La France a de plus en plus d’or en réserve, son stock  présent dans les coffres de la Banque de France. Il se situe aux alentours de 2 535 tonnes, constituant ainsi la 4e réserve de métal jaune au monde. La France est parmi les dix pays qui contrôlent 49,37% des réserves mondiales d’or, possédant 913,29 millions d’onces d’or (ou 25 891 tonnes), selon les données de Buyshares.co.uk, les réserves mondiales cumulées d’or sont de 1,85 milliard d’onces. Les États-Unis viennent en tête avec 286,86 millions d’onces, soit 15,5% du total des réserves mondiales d’or. L’Allemagne est deuxième avec 188,63 millions d’onces, ce qui représente 6,4% de la réserve mondiale. Le Fonds monétaire international (FMI) suit avec 99, 4 millions d’onces, devant l’Italie (86,47 millions d’onces), la France (85,91 millions d’once), la Russie (80,90 millions d’onces), la Chine (69,54 millions d’onces), la Suisse (36,76 millions d’onces).
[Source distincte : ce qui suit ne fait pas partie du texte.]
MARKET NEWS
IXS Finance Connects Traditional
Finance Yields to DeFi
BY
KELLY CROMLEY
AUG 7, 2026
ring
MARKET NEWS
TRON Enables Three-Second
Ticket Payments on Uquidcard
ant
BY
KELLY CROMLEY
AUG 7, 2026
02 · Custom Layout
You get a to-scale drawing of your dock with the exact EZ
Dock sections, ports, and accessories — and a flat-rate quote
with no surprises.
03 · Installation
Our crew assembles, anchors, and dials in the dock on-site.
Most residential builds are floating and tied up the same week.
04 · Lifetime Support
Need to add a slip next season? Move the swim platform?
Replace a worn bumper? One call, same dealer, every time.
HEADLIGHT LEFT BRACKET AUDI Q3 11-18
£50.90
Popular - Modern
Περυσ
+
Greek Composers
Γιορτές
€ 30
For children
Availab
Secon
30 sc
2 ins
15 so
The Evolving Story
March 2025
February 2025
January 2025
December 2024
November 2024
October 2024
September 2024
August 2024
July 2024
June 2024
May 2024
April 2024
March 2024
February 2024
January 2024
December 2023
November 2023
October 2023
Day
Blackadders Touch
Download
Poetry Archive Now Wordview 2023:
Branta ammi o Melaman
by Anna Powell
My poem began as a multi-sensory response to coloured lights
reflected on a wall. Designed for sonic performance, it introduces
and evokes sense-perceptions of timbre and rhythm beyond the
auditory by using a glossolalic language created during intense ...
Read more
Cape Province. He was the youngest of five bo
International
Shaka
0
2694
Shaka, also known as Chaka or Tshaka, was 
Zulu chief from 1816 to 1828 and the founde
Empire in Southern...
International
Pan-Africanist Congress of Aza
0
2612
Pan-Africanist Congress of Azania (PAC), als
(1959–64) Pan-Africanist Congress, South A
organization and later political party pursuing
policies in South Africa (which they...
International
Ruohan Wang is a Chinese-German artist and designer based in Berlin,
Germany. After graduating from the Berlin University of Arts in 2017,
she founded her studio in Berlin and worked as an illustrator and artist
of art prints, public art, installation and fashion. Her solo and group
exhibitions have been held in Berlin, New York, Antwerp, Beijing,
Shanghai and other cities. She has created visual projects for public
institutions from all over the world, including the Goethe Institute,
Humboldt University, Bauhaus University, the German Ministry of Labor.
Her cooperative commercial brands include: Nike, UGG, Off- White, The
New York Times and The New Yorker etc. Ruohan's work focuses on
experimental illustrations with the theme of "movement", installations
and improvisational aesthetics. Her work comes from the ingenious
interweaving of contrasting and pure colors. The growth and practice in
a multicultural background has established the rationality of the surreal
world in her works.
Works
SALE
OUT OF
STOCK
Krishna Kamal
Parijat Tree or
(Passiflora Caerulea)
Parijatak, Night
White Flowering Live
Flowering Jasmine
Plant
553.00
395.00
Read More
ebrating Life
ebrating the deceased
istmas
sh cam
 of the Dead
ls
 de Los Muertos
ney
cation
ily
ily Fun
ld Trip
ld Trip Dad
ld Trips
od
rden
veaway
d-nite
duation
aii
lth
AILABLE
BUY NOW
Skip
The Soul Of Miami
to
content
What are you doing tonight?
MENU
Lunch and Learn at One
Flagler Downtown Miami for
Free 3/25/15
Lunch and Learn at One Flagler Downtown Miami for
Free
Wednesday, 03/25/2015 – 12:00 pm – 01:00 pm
Les 26,96 millions d’onces du Japon placent ce dernier au neuvième rang pour représenter 1,5% des réserves mondiales. L’Inde est au dixième rang avec 22,11 millions d’onces.
On note également l’existence d’environ 52,5 milliards d’euros en devises, une somme relativement stable d’un mois sur l’autre, mais qui reste très en-dessous de la valeur des réserves en or, prouvant si besoin était, que même les États accordent désormais davantage de crédit aux métaux précieux qu’aux devises. Avec une réserve importante dans ses coffres, l’or qui se taille la part du lion peut alléger la dette et les banques.